17-го я получил в посольстве пачку американских проездных документов и через час был в Орли. Самолет, в котором я после выполнения всех формальностей занял место, был большой и комфортабельный. Первую посадку он совершил в аэропорту Санту-Мария на Азорах, где нам пришлось заночевать. Из-за отсутствия запасного экипажа машина должна была отправиться дальше с тем же экипажем, которому давалось на отдых 12 часов.

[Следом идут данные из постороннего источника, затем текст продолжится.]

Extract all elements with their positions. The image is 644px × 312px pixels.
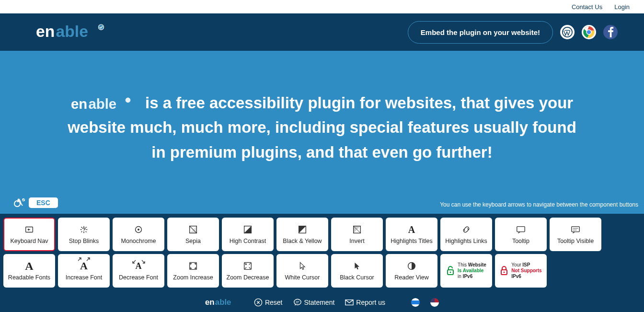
monochrome-icon	[133, 224, 144, 235]
tile-highlights-links[interactable]: Highlights Links	[440, 218, 492, 251]
mail-icon	[345, 299, 354, 306]
login-link[interactable]: Login	[614, 3, 630, 11]
tile-decrease-font[interactable]: ADecrease Font	[113, 254, 164, 288]
svg-text:en: en	[205, 298, 215, 307]
flag-usa[interactable]	[430, 298, 439, 307]
tile-white-cursor[interactable]: White Cursor	[276, 254, 328, 288]
keyboard-hint: You can use the keyboard arrows to navig…	[440, 201, 638, 208]
tile-label: Reader View	[394, 274, 428, 281]
tile-label: Keyboard Nav	[10, 238, 48, 244]
keyboard-nav-icon	[24, 224, 34, 235]
increase-font-icon: A	[80, 261, 88, 271]
ipv6-text: This WebsiteIs Availablein IPv6	[458, 262, 486, 279]
tile-label: Black Cursor	[340, 274, 374, 281]
zoom-increase-icon	[188, 261, 198, 271]
lock-open-icon	[446, 266, 455, 276]
decrease-font-icon: A	[136, 261, 142, 271]
svg-rect-22	[572, 227, 580, 232]
svg-point-16	[138, 229, 139, 231]
tile-label: Sepia	[185, 238, 201, 244]
tile-keyboard-nav[interactable]: Keyboard Nav	[3, 218, 55, 251]
zoom-decrease-icon	[242, 261, 253, 271]
toolbar-row-1: Keyboard NavStop BlinksMonochromeSepiaHi…	[3, 218, 641, 251]
accessibility-icon	[13, 198, 25, 208]
tile-black-yellow[interactable]: Black & Yellow	[276, 218, 328, 251]
statement-button[interactable]: Statement	[293, 298, 335, 307]
high-contrast-icon	[242, 224, 253, 235]
tile-label: Stop Blinks	[69, 238, 99, 244]
tile-high-contrast[interactable]: High Contrast	[222, 218, 274, 251]
tile-reader-view[interactable]: Reader View	[386, 254, 437, 288]
reader-view-icon	[406, 261, 417, 271]
tile-zoom-increase[interactable]: Zoom Increase	[167, 254, 219, 288]
tile-label: High Contrast	[230, 238, 266, 244]
lock-closed-icon	[500, 266, 508, 276]
facebook-icon[interactable]	[603, 25, 618, 39]
invert-icon	[352, 224, 362, 235]
tile-invert[interactable]: Invert	[331, 218, 383, 251]
tooltip-icon	[516, 224, 526, 235]
reset-button[interactable]: Reset	[254, 298, 283, 307]
tile-label: Highlights Links	[445, 238, 487, 244]
black-cursor-icon	[352, 261, 362, 271]
tile-label: Readable Fonts	[8, 274, 50, 281]
svg-point-35	[294, 299, 300, 305]
speech-icon	[293, 298, 302, 307]
svg-point-14	[83, 231, 84, 232]
tile-label: Monochrome	[121, 238, 156, 244]
hero: en able is a free accessibility plugin f…	[0, 51, 644, 214]
report-button[interactable]: Report us	[345, 299, 385, 306]
header-right: Embed the plugin on your website!	[408, 21, 618, 44]
tile-label: Increase Font	[66, 274, 102, 281]
tile-zoom-decrease[interactable]: Zoom Decrease	[222, 254, 274, 288]
tile-label: Highlights Titles	[391, 238, 433, 244]
white-cursor-icon	[297, 261, 308, 271]
contact-link[interactable]: Contact Us	[572, 3, 602, 11]
tile-black-cursor[interactable]: Black Cursor	[331, 254, 383, 288]
svg-point-9	[126, 98, 130, 103]
top-nav: Contact Us Login	[0, 0, 644, 13]
embed-plugin-button[interactable]: Embed the plugin on your website!	[408, 21, 553, 44]
tile-highlights-titles[interactable]: AHighlights Titles	[386, 218, 437, 251]
esc-area: ESC	[13, 197, 58, 208]
black-yellow-icon	[297, 224, 308, 235]
tile-label: Invert	[349, 238, 364, 244]
tile-sepia[interactable]: Sepia	[167, 218, 219, 251]
tile-ipv6-available[interactable]: This WebsiteIs Availablein IPv6	[440, 254, 492, 288]
tile-increase-font[interactable]: AIncrease Font	[58, 254, 110, 288]
tile-label: Zoom Increase	[173, 274, 213, 281]
toolbar-footer: en able Reset Statement Report us	[0, 291, 644, 312]
footer-logo[interactable]: en able	[205, 298, 243, 307]
tile-monochrome[interactable]: Monochrome	[113, 218, 164, 251]
tile-label: Zoom Decrease	[227, 274, 269, 281]
svg-text:en: en	[71, 96, 87, 112]
tile-stop-blinks[interactable]: Stop Blinks	[58, 218, 110, 251]
esc-button[interactable]: ESC	[29, 197, 58, 208]
wordpress-icon[interactable]	[560, 25, 575, 39]
svg-point-2	[98, 24, 104, 30]
tile-tooltip-visible[interactable]: Tooltip Visible	[550, 218, 601, 251]
svg-text:en: en	[36, 23, 55, 40]
svg-point-6	[586, 30, 591, 35]
flag-israel[interactable]	[411, 298, 420, 307]
stop-blinks-icon	[79, 224, 89, 235]
tile-tooltip[interactable]: Tooltip	[495, 218, 547, 251]
close-circle-icon	[254, 298, 263, 307]
svg-text:able: able	[88, 96, 116, 112]
svg-point-29	[450, 272, 451, 273]
tooltip-visible-icon	[570, 224, 581, 235]
tile-label: Tooltip Visible	[557, 238, 594, 244]
header: en able Embed the plugin on your website…	[0, 13, 644, 51]
svg-text:able: able	[56, 23, 88, 40]
tile-label: Decrease Font	[119, 274, 158, 281]
svg-rect-21	[517, 227, 525, 232]
hero-tagline: en able is a free accessibility plugin f…	[58, 91, 586, 164]
svg-text:able: able	[215, 298, 231, 307]
logo[interactable]: en able	[36, 23, 113, 42]
tile-label: Black & Yellow	[283, 238, 322, 244]
tile-ipv6-unavailable[interactable]: Your ISPNot SupportsIPv6	[495, 254, 547, 288]
chrome-icon[interactable]	[582, 25, 596, 39]
tile-readable-fonts[interactable]: AReadable Fonts	[3, 254, 55, 288]
toolbar-row-2: AReadable FontsAIncrease FontADecrease F…	[3, 254, 641, 288]
svg-point-31	[504, 272, 505, 273]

Посадка в самолет для дальнейшего полета состоялась вскоре после второго завтрака.
После одиннадцатичасового перелета наш самолет приземлился на острове Сент-Дейвидс, одном из островов Бермудского архипелага. Здесь, как и на Санту-Марии, запасного экипажа не было, что означало для пассажиров ночевку в огромном полупустом зале ожидания на голых скамейках. Стартовал наш самолет только в семь часов вечера. В ожидании близкого финиша в Нью-Йорке я решил вздремнуть в откинутом кресле. Разбудило меня чье-то легкое прикосновение к моему плечу. Стоявший рядом бортмеханик молча указал мне на светящееся сигнальное табло, призывавшее пассажиров пристегнуть ремни и не курить. Значит, идем на посадку.
– Нью-Йорк? – обрадованно спросил я. Он отрицательно помотал головой.
– Нет, Спрингфилд. Ла-Гуардия не принимает.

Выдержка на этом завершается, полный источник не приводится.